Provided records START

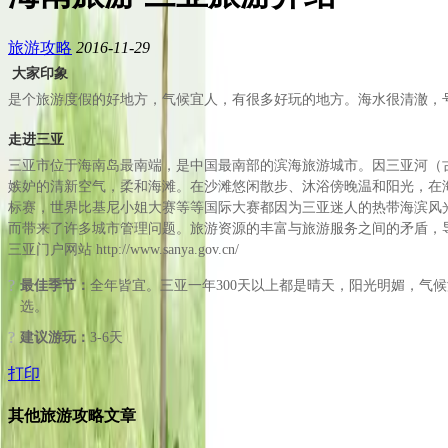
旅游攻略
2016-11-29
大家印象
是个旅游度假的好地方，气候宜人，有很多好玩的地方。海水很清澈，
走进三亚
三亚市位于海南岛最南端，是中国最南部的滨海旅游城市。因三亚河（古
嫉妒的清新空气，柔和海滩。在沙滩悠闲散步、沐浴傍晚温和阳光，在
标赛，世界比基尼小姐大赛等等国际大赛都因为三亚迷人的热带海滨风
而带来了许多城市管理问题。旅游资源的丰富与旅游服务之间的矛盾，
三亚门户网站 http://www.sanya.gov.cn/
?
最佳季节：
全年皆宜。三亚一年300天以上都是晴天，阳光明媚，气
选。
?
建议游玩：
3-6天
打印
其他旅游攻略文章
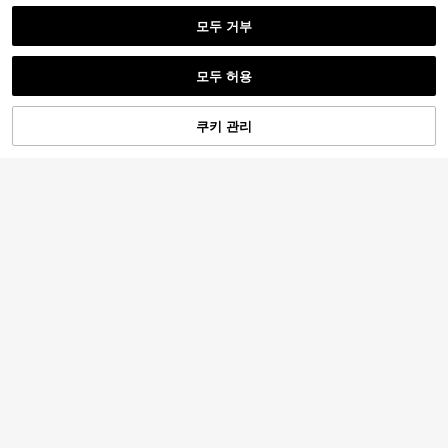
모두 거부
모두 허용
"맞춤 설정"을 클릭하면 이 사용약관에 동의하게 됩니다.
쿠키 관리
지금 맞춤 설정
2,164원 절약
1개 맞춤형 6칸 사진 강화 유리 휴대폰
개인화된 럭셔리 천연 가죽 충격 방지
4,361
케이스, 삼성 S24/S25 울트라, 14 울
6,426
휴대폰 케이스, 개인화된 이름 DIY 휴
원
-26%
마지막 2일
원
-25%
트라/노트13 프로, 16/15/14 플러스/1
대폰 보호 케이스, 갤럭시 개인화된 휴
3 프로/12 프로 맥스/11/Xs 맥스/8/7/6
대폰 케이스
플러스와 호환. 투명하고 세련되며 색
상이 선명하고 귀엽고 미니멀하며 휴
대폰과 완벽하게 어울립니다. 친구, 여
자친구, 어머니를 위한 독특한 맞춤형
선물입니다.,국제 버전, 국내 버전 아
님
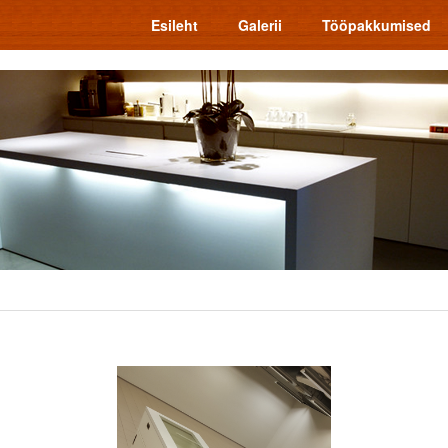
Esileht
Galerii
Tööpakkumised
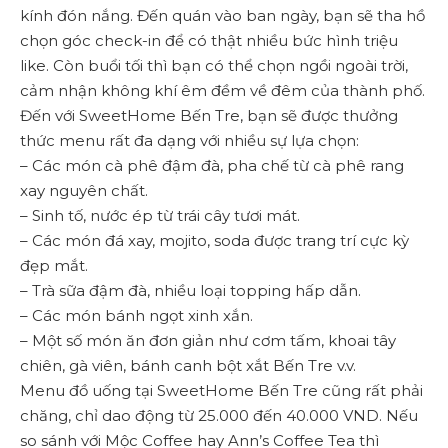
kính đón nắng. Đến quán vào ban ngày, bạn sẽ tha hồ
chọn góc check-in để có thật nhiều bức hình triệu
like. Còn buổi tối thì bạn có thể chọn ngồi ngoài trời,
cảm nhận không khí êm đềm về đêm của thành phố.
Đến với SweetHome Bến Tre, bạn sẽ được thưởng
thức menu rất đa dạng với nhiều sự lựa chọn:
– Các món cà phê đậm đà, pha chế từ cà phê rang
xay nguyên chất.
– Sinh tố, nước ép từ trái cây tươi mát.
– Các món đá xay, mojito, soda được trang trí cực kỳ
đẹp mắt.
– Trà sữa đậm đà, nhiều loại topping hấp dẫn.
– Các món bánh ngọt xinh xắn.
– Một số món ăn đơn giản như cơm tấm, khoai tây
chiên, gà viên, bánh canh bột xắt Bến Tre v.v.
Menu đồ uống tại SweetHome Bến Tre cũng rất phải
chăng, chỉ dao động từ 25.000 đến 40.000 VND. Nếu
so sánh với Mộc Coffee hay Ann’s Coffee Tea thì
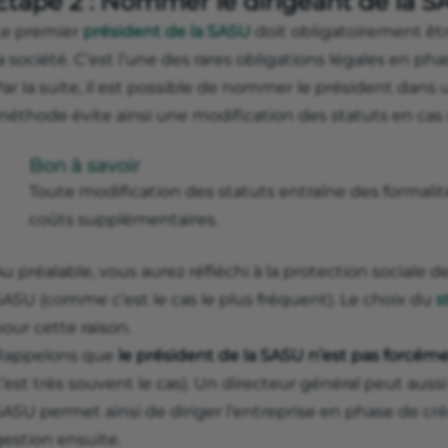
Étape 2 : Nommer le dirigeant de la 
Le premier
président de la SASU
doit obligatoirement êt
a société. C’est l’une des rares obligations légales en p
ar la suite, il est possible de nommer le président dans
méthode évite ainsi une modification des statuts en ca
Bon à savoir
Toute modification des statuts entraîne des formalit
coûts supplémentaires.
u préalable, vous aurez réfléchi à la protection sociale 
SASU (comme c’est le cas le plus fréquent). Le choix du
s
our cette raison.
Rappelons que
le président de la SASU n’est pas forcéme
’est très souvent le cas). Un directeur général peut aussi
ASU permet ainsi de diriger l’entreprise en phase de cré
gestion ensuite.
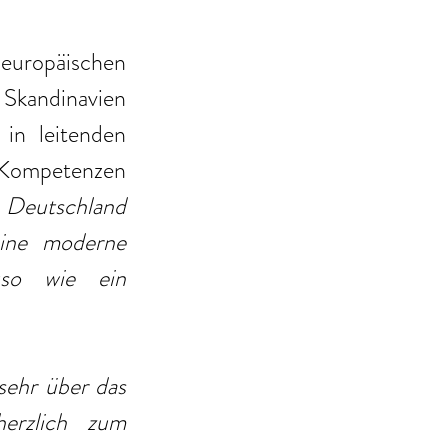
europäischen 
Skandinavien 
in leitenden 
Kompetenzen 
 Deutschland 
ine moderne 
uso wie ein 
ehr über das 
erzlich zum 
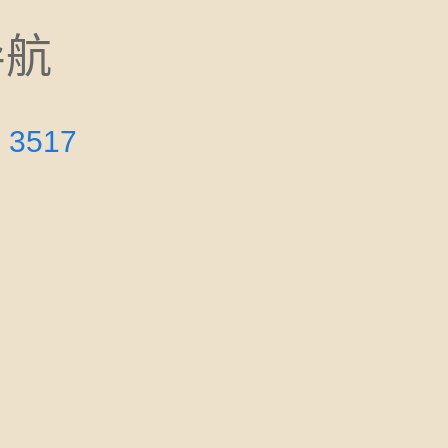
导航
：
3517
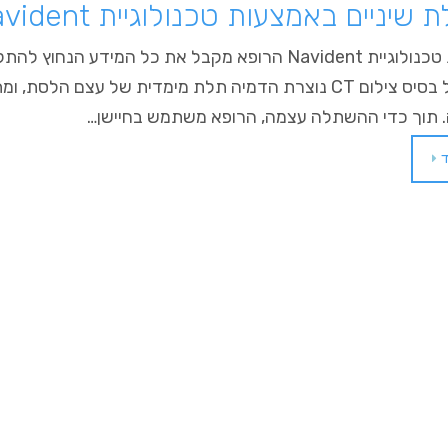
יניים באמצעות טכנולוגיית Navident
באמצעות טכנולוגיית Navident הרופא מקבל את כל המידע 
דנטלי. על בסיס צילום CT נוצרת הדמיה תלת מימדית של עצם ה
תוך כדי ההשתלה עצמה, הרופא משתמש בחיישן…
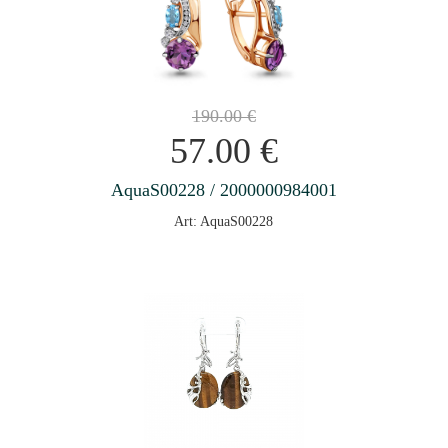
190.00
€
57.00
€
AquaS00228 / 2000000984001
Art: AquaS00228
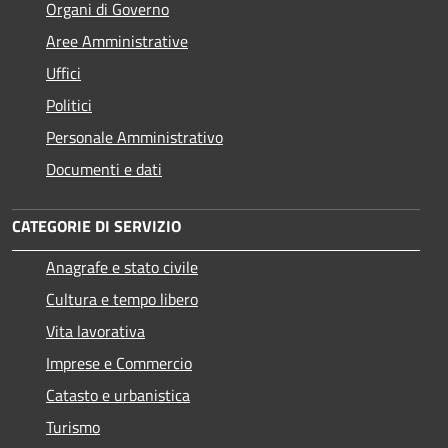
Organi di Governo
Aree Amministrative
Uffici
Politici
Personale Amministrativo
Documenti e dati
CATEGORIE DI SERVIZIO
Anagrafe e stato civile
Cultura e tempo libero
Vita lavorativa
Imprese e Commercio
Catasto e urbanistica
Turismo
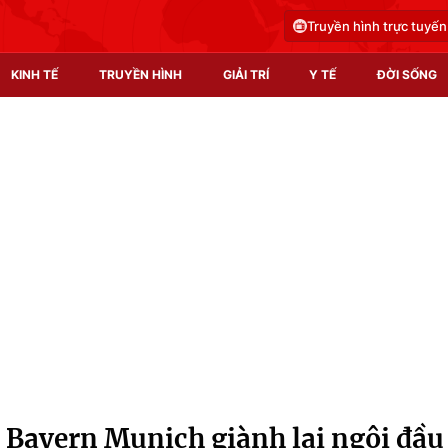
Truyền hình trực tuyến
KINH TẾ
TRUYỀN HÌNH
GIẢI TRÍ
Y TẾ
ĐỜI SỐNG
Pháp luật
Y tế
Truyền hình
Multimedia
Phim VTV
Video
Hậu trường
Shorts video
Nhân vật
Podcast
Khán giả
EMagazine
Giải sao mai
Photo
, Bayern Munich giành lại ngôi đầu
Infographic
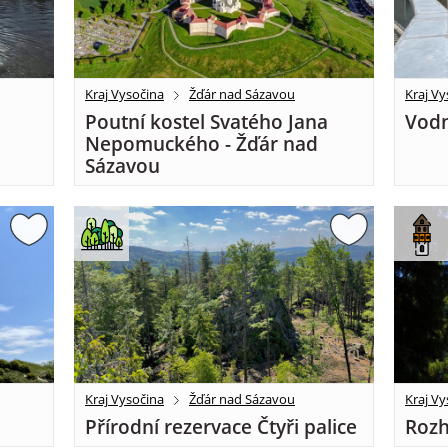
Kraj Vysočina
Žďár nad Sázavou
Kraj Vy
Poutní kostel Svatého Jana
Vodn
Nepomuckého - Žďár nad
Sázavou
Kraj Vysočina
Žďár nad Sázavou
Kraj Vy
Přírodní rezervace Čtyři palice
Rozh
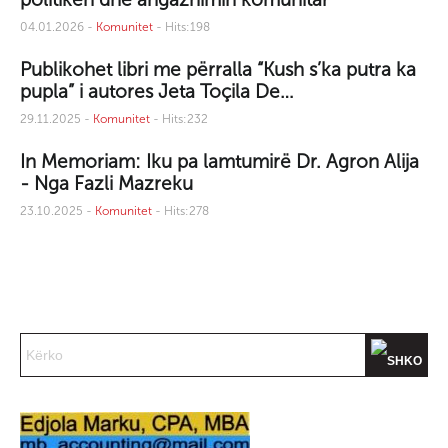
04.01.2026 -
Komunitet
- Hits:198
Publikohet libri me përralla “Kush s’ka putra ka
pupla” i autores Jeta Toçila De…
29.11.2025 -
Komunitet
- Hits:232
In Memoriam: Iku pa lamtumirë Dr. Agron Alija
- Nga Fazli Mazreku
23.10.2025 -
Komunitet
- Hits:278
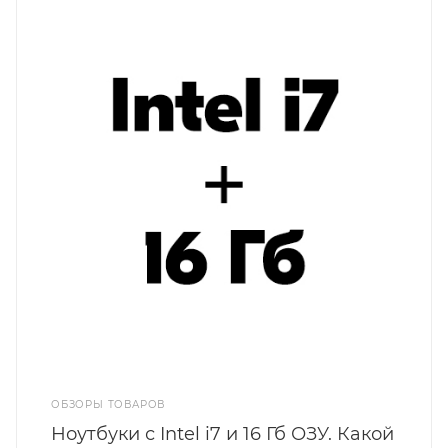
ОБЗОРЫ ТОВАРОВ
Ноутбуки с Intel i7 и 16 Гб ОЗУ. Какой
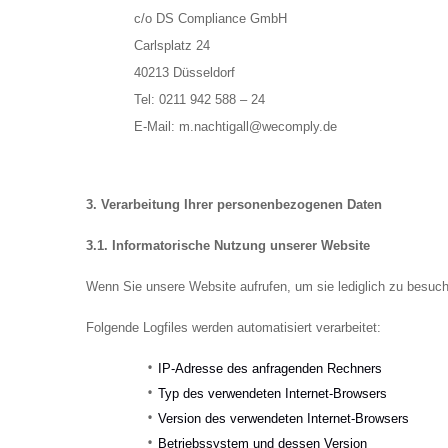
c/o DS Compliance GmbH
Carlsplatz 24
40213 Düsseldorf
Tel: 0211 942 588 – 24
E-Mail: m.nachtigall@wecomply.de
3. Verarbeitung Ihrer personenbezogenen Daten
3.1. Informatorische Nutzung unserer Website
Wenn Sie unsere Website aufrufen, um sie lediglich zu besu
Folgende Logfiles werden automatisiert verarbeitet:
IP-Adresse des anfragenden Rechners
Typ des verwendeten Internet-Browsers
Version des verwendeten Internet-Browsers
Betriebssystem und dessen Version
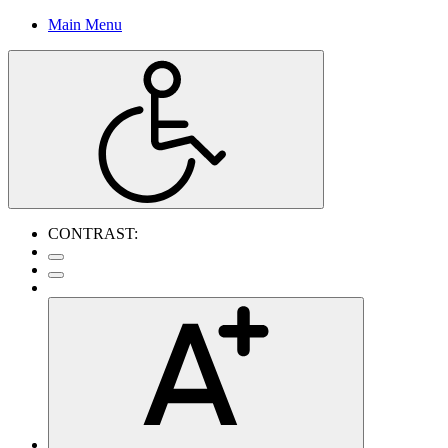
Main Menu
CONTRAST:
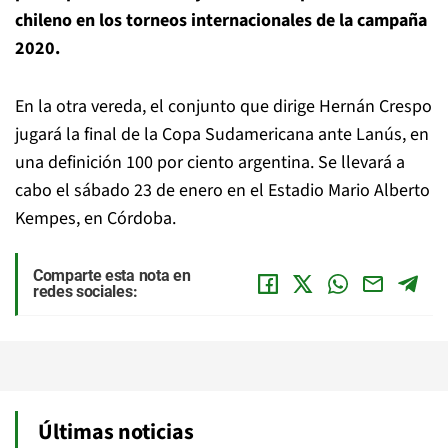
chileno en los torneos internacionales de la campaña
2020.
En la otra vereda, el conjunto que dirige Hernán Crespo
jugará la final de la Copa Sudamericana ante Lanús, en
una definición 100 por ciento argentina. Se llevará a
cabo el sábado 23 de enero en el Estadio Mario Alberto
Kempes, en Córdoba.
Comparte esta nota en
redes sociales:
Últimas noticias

Provided records END

Exercise prompt:
The required output is an exact copy of the lines from the one with "Infographic" through the final line of the data above, with pictures removed.

Result for this task:
Infographic
Kraj Vysočina
Žďár nad Sázavou
Kraj Vy
Poutní kostel Svatého Jana
Vodn
Nepomuckého - Žďár nad
Sázavou
Kraj Vysočina
Žďár nad Sázavou
Kraj Vy
Přírodní rezervace Čtyři palice
Rozh
04.01.2026 -
Komunitet
- Hits:198
Publikohet libri me përralla “Kush s’ka putra ka
pupla” i autores Jeta Toçila De…
29.11.2025 -
Komunitet
- Hits:232
In Memoriam: Iku pa lamtumirë Dr. Agron Alija
- Nga Fazli Mazreku
23.10.2025 -
Komunitet
- Hits:278
ОБЗОРЫ ТОВАРОВ
Ноутбуки с Intel i7 и 16 Гб ОЗУ. Какой
c/o DS Compliance GmbH
Carlsplatz 24
40213 Düsseldorf
Tel: 0211 942 588 – 24
E-Mail: m.nachtigall@wecomply.de
3. Verarbeitung Ihrer personenbezogenen Daten
3.1. Informatorische Nutzung unserer Website
Wenn Sie unsere Website aufrufen, um sie lediglich zu besu
Folgende Logfiles werden automatisiert verarbeitet:
IP-Adresse des anfragenden Rechners
Typ des verwendeten Internet-Browsers
Version des verwendeten Internet-Browsers
Betriebssystem und dessen Version
Main Menu
CONTRAST:
chileno en los torneos internacionales de la campaña
2020.
En la otra vereda, el conjunto que dirige Hernán Crespo
jugará la final de la Copa Sudamericana ante Lanús, en
una definición 100 por ciento argentina. Se llevará a
cabo el sábado 23 de enero en el Estadio Mario Alberto
Kempes, en Córdoba.
Comparte esta nota en
redes sociales:
Últimas noticias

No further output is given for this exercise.